Morgan State officials paid more than $2.2 million for personnel and services of a food service vendor that were never provided to the university, mostly through position vacancies and incorrect calculations of fee increases.

In response to our request, the vendor provided us the staffing data for the key management employees. Our review of these data disclosed several vacancies, certain of which were for extended periods. For example, one position had been vacant beginning one week after the start of the contract term. We estimated that MSU could have reduced vendor payments by approximately $1.2 million for seven vacant management positions during the period from July 1, 2014 to June 30, 2017. MSU management stated that certain of these positions were removed during initial contract negotiations, but could not provide us with documentation of these changes to the contract.

The report continued,

MSU allowed the vendor to increase its fee without obtaining and reviewing justification for the increases, certain of which were not consistent with the contract. Contract language provided for MSU to pay the vendor a set weekly fee for the students enrolled in meal plans each semester. The fee was subject to modification annually based on changes in the applicable consumer price index (CPI), and for other reasons if the reasons were deemed justified by MSU.

However, MSU could not document that it reviewed the CPI prior to approving vendor fee increases. We noted that MSU approved CPI-related increases in the fee which ranged from 1.2 percent to 4 percent that were not consistent with the change in CPI. For example, MSU approved a 4 percent rate increase for fiscal year 2015 when the applicable CPI increase was only 0.8 percent. MSU could not provide documentation supporting or justifying those fee increases. Based on our estimates, these unsupported fee changes, beyond actual CPI increases, resulted in MSU paying the vendor an additional $962,000 during fiscal years 2015 through 2018.

In their response to the auditors report, Morgan State officials concurred with each of the 17 findings and provided commitments to resolve each of the issues. But auditors took the additional step of describing how each of the several steps were only rectified as a result of the auditors’ reporting, and that the university was unable to provide proof of correction for many of the issues.

The state auditors’ report comes two months after Morgan State officials released an internal audit of the university’s finances, which showed sound operability according to MSU President David Wilson.

That audit also showed a fundraising drop of more than $2 million between 2017 and 2018, with an increase of more than $500,000 in operational expenses for the MSU Foundation.
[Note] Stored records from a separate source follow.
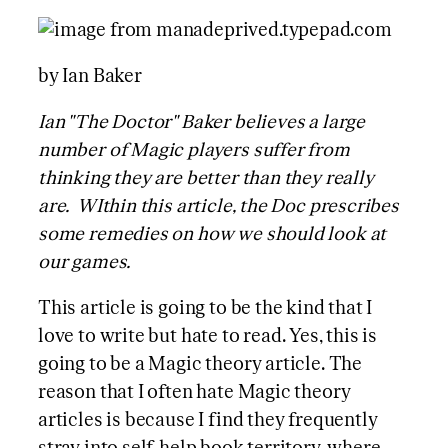
by Ian Baker
Ian "The Doctor" Baker believes a large
number of Magic players suffer from
thinking they are better than they really
are. WIthin this article, the Doc prescribes
some remedies on how we should look at
our games.
This article is going to be the kind that I
love to write but hate to read. Yes, this is
going to be a Magic theory article. The
reason that I often hate Magic theory
articles is because I find they frequently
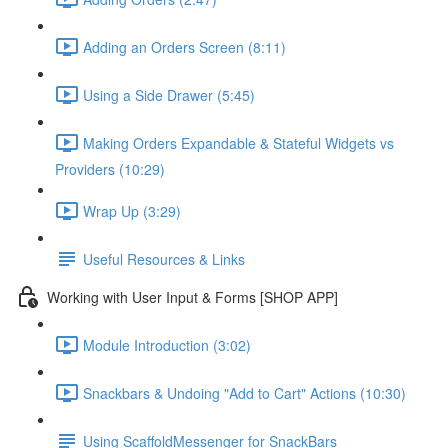
Adding an Orders Screen (8:11)
Using a Side Drawer (5:45)
Making Orders Expandable & Stateful Widgets vs
Providers (10:29)
Wrap Up (3:29)
Useful Resources & Links
Working with User Input & Forms [SHOP APP]
Module Introduction (3:02)
Snackbars & Undoing "Add to Cart" Actions (10:30)
Using ScaffoldMessenger for SnackBars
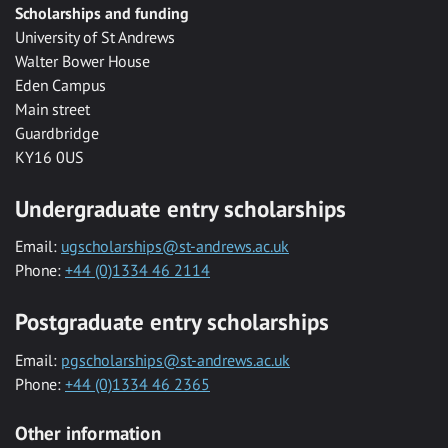
Scholarships and funding
University of St Andrews
Walter Bower House
Eden Campus
Main street
Guardbridge
KY16 0US
Undergraduate entry scholarships
Email:
ugscholarships@st-andrews.ac.uk
Phone:
+44 (0)1334 46 2114
Postgraduate entry scholarships
Email:
pgscholarships@st-andrews.ac.uk
Phone:
+44 (0)1334 46 2365
Other information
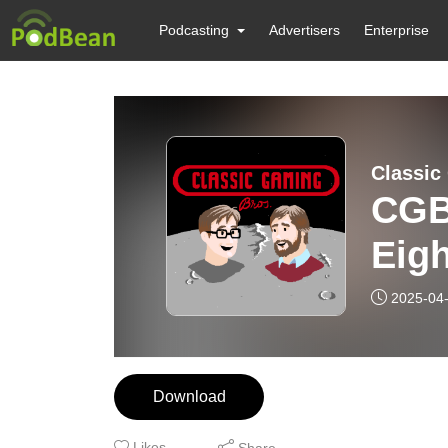
Podcasting
Advertisers
Enterprise
Classic
CGB
Eigh
2025-04
Download
Likes
Share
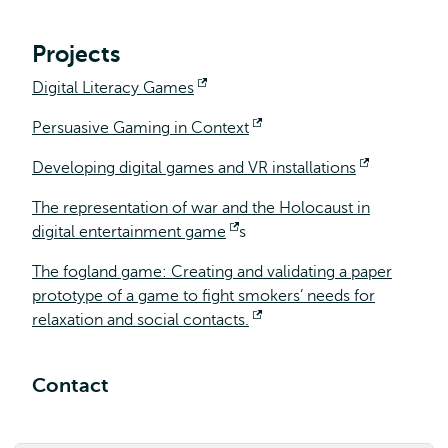
extern
Projects
Digital Literacy Games
Opent
extern
Persuasive Gaming in Context
Opent
extern
Developing digital games and VR installations
Opent
extern
The representation of war and the Holocaust in
digital entertainment game
Opent
s
extern
The fogland game: Creating and validating a paper
prototype of a game to fight smokers’ needs for
relaxation and social contacts.
Opent
extern
Contact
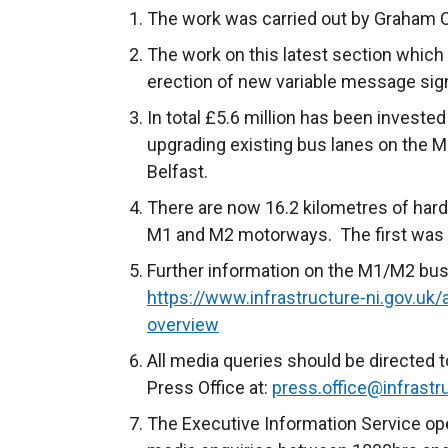
The work was carried out by Graham 
The work on this latest section which
erection of new variable message sig
In total £5.6 million has been investe
upgrading existing bus lanes on the
Belfast.
There are now 16.2 kilometres of hard
M1 and M2 motorways. The first was
Further information on the M1/M2 bus
https://www.infrastructure-ni.gov.u
overview
All media queries should be directed t
Press Office at:
press.office@infrastru
The Executive Information Service ope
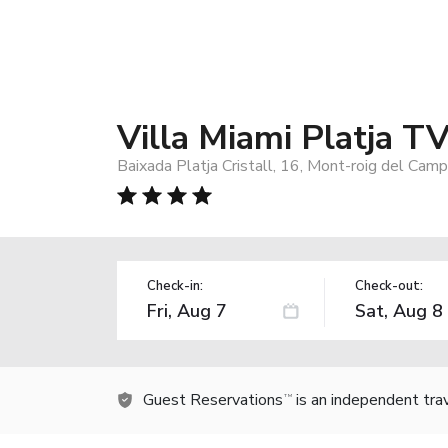
Villa Miami Platja T
Baixada Platja Cristall, 16, Mont-roig del Cam
Check-in:
Check-out:
Guest Reservations
is an independent tra
TM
“It is very encouraging to know that the people, policies and procedures that we have in place to govern our operations and finances continue to provide Morgan with a stable foundation as we navigate the many challenges often faced throughout today’s higher education landscape,” said Morgan President David Wilson. “Having a clean financial audit statement strengthens our position and provides us with the confidence to make decisions that will prepare Morgan for future success.”